Além disso, os médicos estariam com dificuldades para receber os valores referentes às férias e ao recolhimento do FGTS. “Apesar de somente um grupo muito pequeno estar falando em greve, contrariando todo o restante do corpo clínico, não podemos negar que há muitos problemas no Evangélico porque o próprio hospital tem dificuldades em receber os recursos provenientes da Prefeitura e do Ministério da Saúde, que estão sempre atrasados”, conta. A dívida de cerca de R$ 270 milhões e a má administração do próprio hospital também seriam os motivos apontados por ele para o desrespeito aos direitos trabalhistas de médicos e funcionários.

De acordo com o Sindicato dos Médicos no Estado do Paraná (Simepar), há diversas ações individuais e coletivas tramitando na Justiça contra o hospital. “Antigamente, existia um repasse direto do Sistema Único de Saúde (SUS) para os médicos. A partir do momento em que os recursos passaram a ser destinados ao hospital para então serem repassados aos profissionais, eles começaram a ter problemas”, comenta a diretora do sindicato, Claudia Paola Carrasco Aguilar. Segundo ela, a entidade pretende fazer uma nova denúncia ao Ministério Público do Trabalho (MPT) a respeito desse novo atraso nos honorários dos médicos.

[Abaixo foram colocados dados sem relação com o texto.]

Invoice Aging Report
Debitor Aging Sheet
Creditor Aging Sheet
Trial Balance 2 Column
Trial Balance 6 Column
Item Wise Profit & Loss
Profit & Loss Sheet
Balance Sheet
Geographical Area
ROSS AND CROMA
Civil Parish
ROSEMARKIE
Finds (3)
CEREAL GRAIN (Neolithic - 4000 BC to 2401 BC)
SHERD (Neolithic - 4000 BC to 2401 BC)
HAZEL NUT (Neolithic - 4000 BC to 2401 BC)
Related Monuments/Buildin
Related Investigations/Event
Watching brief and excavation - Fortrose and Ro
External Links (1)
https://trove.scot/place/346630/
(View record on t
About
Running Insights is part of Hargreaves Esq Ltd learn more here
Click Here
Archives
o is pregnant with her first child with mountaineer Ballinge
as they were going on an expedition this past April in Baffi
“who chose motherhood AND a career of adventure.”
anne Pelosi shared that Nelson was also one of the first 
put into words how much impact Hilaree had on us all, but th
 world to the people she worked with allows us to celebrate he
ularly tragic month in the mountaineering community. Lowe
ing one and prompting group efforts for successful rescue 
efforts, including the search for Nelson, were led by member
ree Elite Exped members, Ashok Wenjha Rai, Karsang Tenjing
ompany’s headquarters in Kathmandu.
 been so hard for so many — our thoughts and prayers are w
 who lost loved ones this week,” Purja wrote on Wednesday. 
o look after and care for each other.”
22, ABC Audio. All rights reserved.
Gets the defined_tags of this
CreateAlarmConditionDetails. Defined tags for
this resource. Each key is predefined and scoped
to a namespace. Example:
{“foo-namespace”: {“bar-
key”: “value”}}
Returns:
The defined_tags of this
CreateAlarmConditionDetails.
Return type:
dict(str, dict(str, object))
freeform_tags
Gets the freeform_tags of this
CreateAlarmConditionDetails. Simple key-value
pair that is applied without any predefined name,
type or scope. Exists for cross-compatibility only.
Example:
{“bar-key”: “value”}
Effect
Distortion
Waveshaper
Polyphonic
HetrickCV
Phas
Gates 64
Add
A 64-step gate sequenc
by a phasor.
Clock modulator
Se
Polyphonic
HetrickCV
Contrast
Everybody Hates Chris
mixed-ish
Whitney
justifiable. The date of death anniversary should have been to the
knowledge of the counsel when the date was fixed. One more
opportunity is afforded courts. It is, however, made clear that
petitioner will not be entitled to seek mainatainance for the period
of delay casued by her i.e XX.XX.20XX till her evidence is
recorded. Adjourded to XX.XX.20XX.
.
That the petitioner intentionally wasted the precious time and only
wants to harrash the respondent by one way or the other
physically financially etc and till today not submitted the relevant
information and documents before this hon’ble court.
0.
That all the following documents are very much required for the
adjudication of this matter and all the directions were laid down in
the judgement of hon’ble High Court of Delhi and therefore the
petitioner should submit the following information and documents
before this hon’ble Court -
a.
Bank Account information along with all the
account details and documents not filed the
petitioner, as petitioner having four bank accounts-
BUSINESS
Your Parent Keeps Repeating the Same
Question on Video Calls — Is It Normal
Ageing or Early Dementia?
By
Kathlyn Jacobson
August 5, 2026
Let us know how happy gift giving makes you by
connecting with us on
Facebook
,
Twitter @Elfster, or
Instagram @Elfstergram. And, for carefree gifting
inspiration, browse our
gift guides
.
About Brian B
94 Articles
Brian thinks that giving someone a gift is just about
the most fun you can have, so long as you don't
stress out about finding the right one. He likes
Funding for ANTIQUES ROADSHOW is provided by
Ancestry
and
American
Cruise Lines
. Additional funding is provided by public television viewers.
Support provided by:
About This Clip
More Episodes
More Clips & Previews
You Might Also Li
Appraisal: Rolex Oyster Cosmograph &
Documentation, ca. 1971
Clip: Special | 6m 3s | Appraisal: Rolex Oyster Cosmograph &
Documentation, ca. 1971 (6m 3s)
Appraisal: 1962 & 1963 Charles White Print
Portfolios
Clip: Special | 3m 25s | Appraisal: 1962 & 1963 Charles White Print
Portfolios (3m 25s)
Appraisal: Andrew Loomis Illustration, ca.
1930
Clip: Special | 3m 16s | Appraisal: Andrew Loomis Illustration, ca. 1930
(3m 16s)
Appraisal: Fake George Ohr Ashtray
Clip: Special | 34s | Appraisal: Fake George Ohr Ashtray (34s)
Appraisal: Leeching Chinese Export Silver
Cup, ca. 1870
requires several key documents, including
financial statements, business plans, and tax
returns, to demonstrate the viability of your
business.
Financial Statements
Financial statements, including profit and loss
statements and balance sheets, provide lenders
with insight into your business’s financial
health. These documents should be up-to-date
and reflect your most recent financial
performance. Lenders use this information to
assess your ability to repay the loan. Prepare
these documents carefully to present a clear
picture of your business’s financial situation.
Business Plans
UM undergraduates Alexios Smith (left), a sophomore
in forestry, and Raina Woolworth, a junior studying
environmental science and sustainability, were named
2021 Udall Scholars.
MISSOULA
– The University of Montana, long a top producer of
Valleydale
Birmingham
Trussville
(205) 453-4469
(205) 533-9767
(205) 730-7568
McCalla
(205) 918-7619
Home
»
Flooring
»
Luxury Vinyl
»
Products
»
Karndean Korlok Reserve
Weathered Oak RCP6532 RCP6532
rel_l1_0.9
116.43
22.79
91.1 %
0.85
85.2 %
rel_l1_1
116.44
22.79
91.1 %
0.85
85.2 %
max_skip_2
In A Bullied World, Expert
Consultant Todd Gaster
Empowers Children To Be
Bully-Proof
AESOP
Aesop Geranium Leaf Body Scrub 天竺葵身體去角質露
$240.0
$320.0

O mesmo acontece em relação aos demais funcionários do hospital. Apesar de não haver atrasos em salários, os outros problemas, como não recolhimento de FTGS e pagamento de férias posterior ao recesso, também são constantes entre eles. O diretor do Sindicato dos Empregados em Estabelecimentos de Serviços de Saúde de Curitiba e Região (Sindesc), Natanael Marchini, conta que há pelo menos três ações coletivas tramitando na Justiça desde 2010. “Os servidores do Evangélico sempre tem que recorrer à Justiça porque logo que a instituição quita uma dívida, já é necessário entrar com outra ação porque eles voltam a fazer tudo errado”, explica.

Um funcionário, que também não quer se identificar, conta que o déficit em seu FGTS chega a ser de 100%. “Eu deveria ter R$ 20 mil de FGTS, mas fiz uma consulta esses dias e tenho só R$ 10 mil. A administração do hospital sempre diz que quem não está contente pode ir embora, mas não é bem assim. Tem muita gente que precisa desse emprego e a gente sabe, pelo volume de serviço, que o dinheiro está entrando”, comenta. Ele ainda garante que o descontentamento é geral entre os colegas, mas a maioria tem medo de entrar com ação na Justiça e ser demitido.

“É constrangedor. Tem gente que tem empréstimo no banco e não consegue pagar por causa desses atrasos e fica até com o nome sujo na Serasa”, completa. Tanto ele quanto Marchini também atribuem a dívida e a má administração do hospital ao desrespeito aos direitos trabalhistas dos funcionários da instituição. “Já pedimos para o MPT investigar o motivo de tantos problemas, mas é tudo muito nebuloso”, comenta Marchini. O Evangélico foi procurado para comentar a situação, mas informou que poderia se manifestar somente nesta sexta-feira (2).